I've fiddled around with it in polar form, both as $r(\theta)$ and as $\theta(r)$, and solved for the intersection points, but I couldn't figure out the general form in those cases either. (I tried integer coefficients, and multiples of $\pi$ and $2\pi$ to no avail.)
Eventually I realized I would prefer the parameterized approach because it'll be easiest to work in terms of $t$.
But I still feel lost in how to find the other points of intersection.
In this reply I will give a solution for the intersection of two logarithmic spirals.
Consider two spirals in the complex plane with different angular regions, e.g.,
$$ z=e^{(b+i)u}\\ w=e^{(\beta+i)v} $$
and we seek all the points where $z=w$. We can expand these and separate the real and imaginary parts to obtain
$$ e^{bu}\cos u=e^{\beta v}\cos v\quad \quad \quad (1)\\ e^{bu}\sin u=e^{\beta v}\sin v\quad \quad \quad (2) $$
If we multiply (1) by $\sin u$ and (2) by $\cos u$ and subtract, we obtain
$$0=e^{\beta v}[\sin u\cos v-\cos u\sin v]=e^{\beta v}\sin(u-v)\quad \quad \quad (3)$$
Similarly, if we multiply (1) by $\cos u$ and (2) by $\sin u$ and add, we obtain
$$e^{bu}=e^{\beta v}[\cos u\cos v-\sin u\sin v]=e^{\beta v}\cos(u-v)\quad \quad \quad (4)$$
Equation (3) tells us that $(u-v)=n\pi$. Equation (4) tells us that $n$ must be even since $\cos n\pi$ alternates in sign, but (4) must be positive. So we conclude that
$$v=u+2n\pi$$
(assuming that $v$ the larger of the two).

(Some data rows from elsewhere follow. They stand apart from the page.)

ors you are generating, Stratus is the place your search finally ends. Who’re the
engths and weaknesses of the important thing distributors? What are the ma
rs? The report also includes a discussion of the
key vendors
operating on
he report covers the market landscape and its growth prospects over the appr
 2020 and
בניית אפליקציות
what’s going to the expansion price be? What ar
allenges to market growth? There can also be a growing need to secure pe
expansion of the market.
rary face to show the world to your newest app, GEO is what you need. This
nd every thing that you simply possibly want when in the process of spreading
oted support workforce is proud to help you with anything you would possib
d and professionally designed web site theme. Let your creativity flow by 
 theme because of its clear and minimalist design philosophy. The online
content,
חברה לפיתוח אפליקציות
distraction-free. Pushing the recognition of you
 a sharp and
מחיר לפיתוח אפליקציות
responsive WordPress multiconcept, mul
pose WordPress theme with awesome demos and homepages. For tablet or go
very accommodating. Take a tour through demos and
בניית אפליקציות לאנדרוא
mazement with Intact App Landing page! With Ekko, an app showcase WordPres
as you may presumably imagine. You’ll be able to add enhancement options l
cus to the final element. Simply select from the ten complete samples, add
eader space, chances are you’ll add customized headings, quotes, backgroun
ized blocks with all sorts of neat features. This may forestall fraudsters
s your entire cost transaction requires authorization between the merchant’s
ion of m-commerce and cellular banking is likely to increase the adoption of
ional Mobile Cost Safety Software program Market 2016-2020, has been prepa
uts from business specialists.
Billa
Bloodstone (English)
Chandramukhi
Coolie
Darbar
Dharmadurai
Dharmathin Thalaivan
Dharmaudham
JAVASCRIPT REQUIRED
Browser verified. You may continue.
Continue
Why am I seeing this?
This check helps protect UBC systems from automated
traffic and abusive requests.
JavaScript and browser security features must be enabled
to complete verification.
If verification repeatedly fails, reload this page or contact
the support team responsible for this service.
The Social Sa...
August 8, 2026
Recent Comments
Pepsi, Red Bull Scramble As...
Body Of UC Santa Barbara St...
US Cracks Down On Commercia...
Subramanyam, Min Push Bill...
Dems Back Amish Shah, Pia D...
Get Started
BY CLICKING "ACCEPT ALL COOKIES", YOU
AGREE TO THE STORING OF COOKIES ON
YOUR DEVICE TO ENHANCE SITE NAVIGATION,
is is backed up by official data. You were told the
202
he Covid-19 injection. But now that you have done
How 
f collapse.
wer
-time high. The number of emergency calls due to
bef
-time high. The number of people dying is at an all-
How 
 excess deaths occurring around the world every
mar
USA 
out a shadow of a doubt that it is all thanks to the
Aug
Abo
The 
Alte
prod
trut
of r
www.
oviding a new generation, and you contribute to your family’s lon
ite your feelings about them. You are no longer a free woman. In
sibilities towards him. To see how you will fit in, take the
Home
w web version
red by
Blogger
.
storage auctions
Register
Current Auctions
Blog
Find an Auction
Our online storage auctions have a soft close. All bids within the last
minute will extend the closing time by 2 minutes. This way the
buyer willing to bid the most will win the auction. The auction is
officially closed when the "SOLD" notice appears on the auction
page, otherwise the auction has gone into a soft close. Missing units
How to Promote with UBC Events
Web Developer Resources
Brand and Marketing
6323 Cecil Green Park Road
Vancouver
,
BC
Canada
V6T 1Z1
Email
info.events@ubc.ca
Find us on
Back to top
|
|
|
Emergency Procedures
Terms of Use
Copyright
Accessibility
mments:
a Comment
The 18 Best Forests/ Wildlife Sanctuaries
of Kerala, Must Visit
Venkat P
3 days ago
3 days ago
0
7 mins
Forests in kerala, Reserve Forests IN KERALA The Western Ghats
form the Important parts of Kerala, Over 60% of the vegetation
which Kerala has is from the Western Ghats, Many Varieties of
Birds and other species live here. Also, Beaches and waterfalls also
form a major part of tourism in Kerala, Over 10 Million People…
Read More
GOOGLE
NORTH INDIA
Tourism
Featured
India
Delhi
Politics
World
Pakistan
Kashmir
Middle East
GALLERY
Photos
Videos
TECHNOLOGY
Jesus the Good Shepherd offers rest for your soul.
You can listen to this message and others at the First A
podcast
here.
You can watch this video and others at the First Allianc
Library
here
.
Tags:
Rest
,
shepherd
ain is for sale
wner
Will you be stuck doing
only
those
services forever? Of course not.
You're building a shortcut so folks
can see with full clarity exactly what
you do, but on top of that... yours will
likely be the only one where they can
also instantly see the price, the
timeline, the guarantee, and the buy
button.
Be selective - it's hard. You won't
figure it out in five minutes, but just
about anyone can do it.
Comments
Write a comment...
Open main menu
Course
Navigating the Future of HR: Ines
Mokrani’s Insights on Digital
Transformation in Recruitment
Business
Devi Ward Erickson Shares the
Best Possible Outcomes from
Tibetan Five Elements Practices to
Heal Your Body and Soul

Finally, going back to the beginning, we must also have $|z|=|w|$, and therefore
$$e^{bu}=e^{\beta v}=e^{\beta(u+2n\pi)}$$
so that
$$ u=\frac{2n\pi\beta}{b-\beta}\\ v=u+2n\pi $$
The figure below shows a sample calculation (cleverly chosen to give simple results). Here
$$ b=\frac{2\ln\varphi}{\pi},\quad \text{the golden spiral}\\ \beta=\frac{\ln\varphi}{2\pi}\\ $$
$$ u=\frac{2n\pi}{3}\quad \{120,240,360,480,600,720^\circ...\}\\ v=\frac{8n\pi}{3}\quad \{480,960,1440,1920,2400,2880^\circ...\} $$